Roughgarden is a scientist, a researcher and professor at Stanford University. She writes about the science of evolution with sophisticated authority. And she is a believing Christian, though in the realm of faith she adopts a somewhat more tentative tone than in the realm of biology, as perhaps all of us should.
In 1992, her first encounter with intelligent design -- the alternative to Darwinian evolutionary theory that she labels a "search for evidence of God through science" -- was with a book she reviewed as adding "little light to the creationist/evolutionist debate, but its sarcasm and condescension do add heat." A U.S. court in Pennsylvania has since ruled that intelligent design is creationism and creationism is not science, but a variant of religion that cannot be taught as science when public funds pay for the teaching. Yes, it is intuitively hard for humans to believe that complex animal structures could have emerged from mutation and natural selection -- but by and large, scientists have developed testable evidence that this is what happened. Darwinian evolution may have begun as a good idea that lacked an understood mechanism or much evidence, but by now 150 years of science has filled in most of the gaps in the original hypothesis. For science, there is simply no debate left, though there are certainly unanswered questions and areas for further exploration.
But then the problem of the heat comes in.
What makes Roughgarden unusual is that it matters to her that intelligent design is not only junk science, it is also junk religion.
She argues that in the Gospels themselves, the reported miracles aren't the substance. Miracles are aid to the perceptually impaired, help for weak humans to notice that God is alive in their presence.

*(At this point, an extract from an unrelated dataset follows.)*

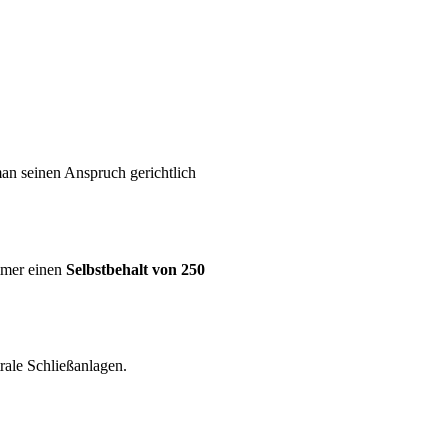
man seinen Anspruch gerichtlich
mmer einen
Selbstbehalt von 250
rale Schließanlagen.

Interestingly, Roughgarden does think intelligent design should be taught in schools, in both the science and the religion departments. In both arenas, students need to learn to discriminate between the substantive and the half-baked. Junk science and junk religion are both hazards that need intellectual deconstruction. I like this thought.
In this brief discussion, I have not even touched on the most mind-stretching parts of this little book: the author's pointers toward as yet ill-explored questions confronting evolutionary theory and that theory's limitations she sees as deriving from its embrace of conventional polarities of gender and sexuality. Evolutionary biology has much more to learn and religious faith is an unfinished journey. For Roughgarden, and for this reader, there's no necessary opposition in that.